Task goal - Leaving out the pictures, please reproduce exactly and only the lines from the one that contains "Le concept de" through the last line below.

Extracted material -
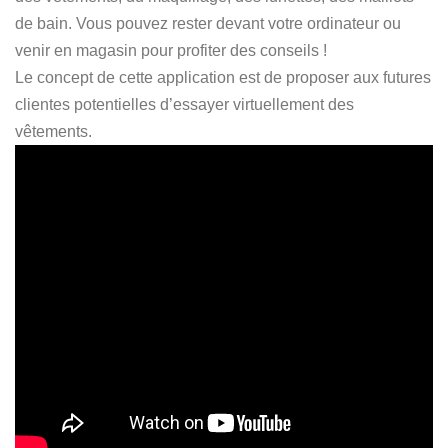
de bain. Vous pouvez rester devant votre ordinateur ou
venir en magasin pour profiter des conseils !
Le concept de cette application est de proposer aux futures
clientes potentielles d’essayer virtuellement des
vêtements.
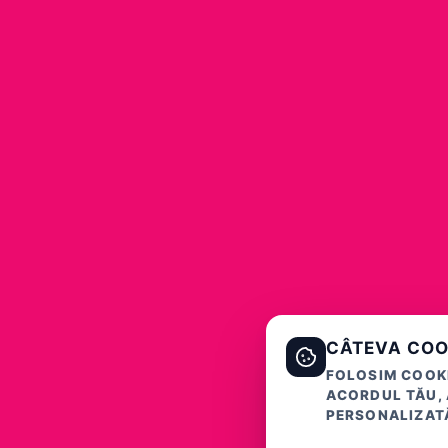
CÂTEVA COO
FOLOSIM COOKI
ACORDUL TĂU, 
PERSONALIZATĂ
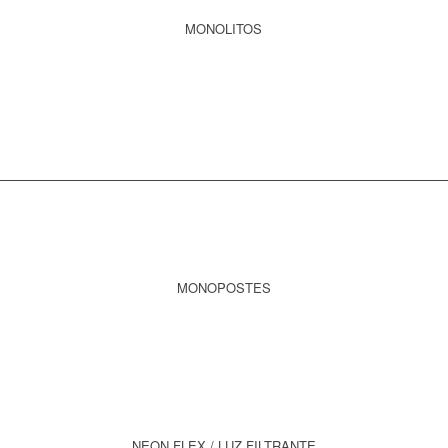
MONOLITOS
SABER MÁS
MONOPOSTES
SABER MÁS
NEON FLEX / LUZ FILTRANTE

Response for this exercise -
Le concept de cette application est de proposer aux futures
clientes potentielles d’essayer virtuellement des
vêtements.
CÂTEVA COO
FOLOSIM COOKI
ACORDUL TĂU, 
PERSONALIZATĂ
MONOLITOS
SABER MÁS
MONOPOSTES
SABER MÁS
NEON FLEX / LUZ FILTRANTE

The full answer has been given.